Он не закончил фразу.

— Пожалуй, я лучше пойду, — сказала Джейми. Слегка пожав плечами, она подняла руку и отвела за ухо раздуваемые ветром волосы. — Спасибо за совет. Спокойной ночи.

— Подождите! — Выйдя из тени, он преградил ей путь. — Подождите. Вы позволите мне проводить вас домой?

Джейми недоверчиво хмыкнула. Это в этом-то городе? Он что, шутит… или сошел с ума?

— Нет, — решительно сказала она. — Тем не менее спасибо.

— Подождите.

Он тронул ее за руку и тут же поспешно сунул руки в карманы. Он был таким красивым, темноволосым, сильным, что она почувствовала себя загипнотизированной. Как олень в свете фар автомобиля. Она взглянула на него из-под полуопущенных ресниц, не двигаясь с места.

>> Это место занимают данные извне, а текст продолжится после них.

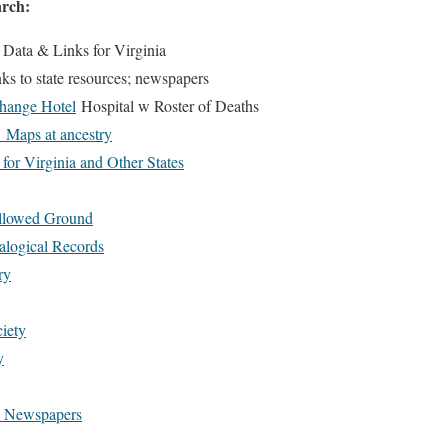
arch:
 Data & Links for Virginia
ks to state resources; newspapers
hange Hotel
Hospital w Roster of Deaths
 Maps at ancestry
for Virginia and Other States
llowed Ground
logical Records
ry
iety
y
al Newspapers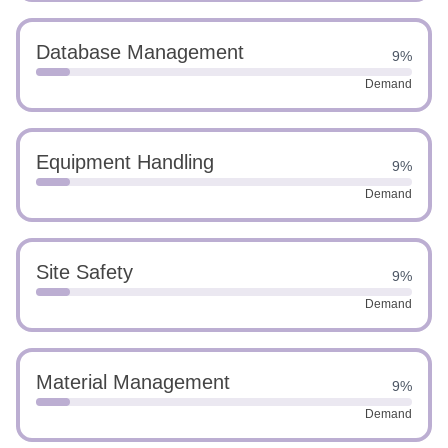
Database Management
9%
Demand
Equipment Handling
9%
Demand
Site Safety
9%
Demand
Material Management
9%
Demand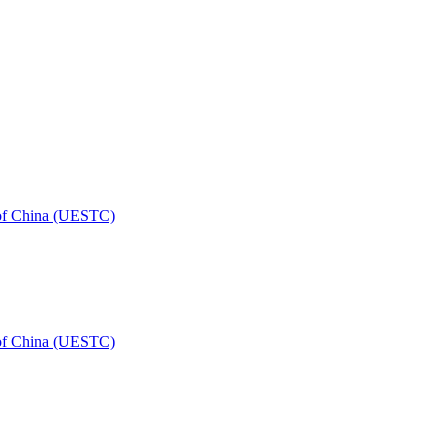
 of China (UESTC)
 of China (UESTC)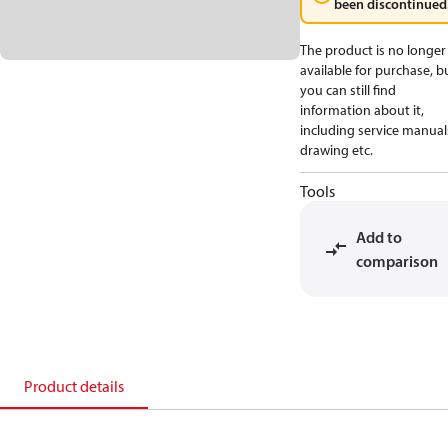
been discontinued
The product is no longer
available for purchase, b
you can still find
information about it,
including service manual
drawing etc.
Tools
Add to
comparison
Product details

На его лице были написаны одновременно нетерпение и сдержанность. Зависит от того, куда посмотреть, подумала Джейми: на строгую правильную линию его красивого рта или в темные горящие глаза. Она не могла сделать свой выбор, чувствуя, что в темноте, окутавшей их двоих, идет незримая, но явная борьба.

Тут он наклонился к ней. У Джейми мелькнула сумасшедшая мысль, что он собирается ее поцеловать. У нее забилось сердце. Глаза широко распахнулись. Но он всего-навсего что-то сказал ей шепотом.

— Простите? — сказала она, покраснев. — Я не расслышала…

— Я сказал, что вы тут в безопасности: Всего метрах в пяти сотни две народу. Свет. Шум. Подождите минуту. — Потом добавил: — Пожалуйста.

— Зачем?

— Затем, что мне вдруг совершенно неожиданно захотелось поговорить, услышать чей-то голос. Затем, что, если вы уйдете, я буду вынужден вернуться туда, в это неистовое веселье, что называется, смешаться с толпой.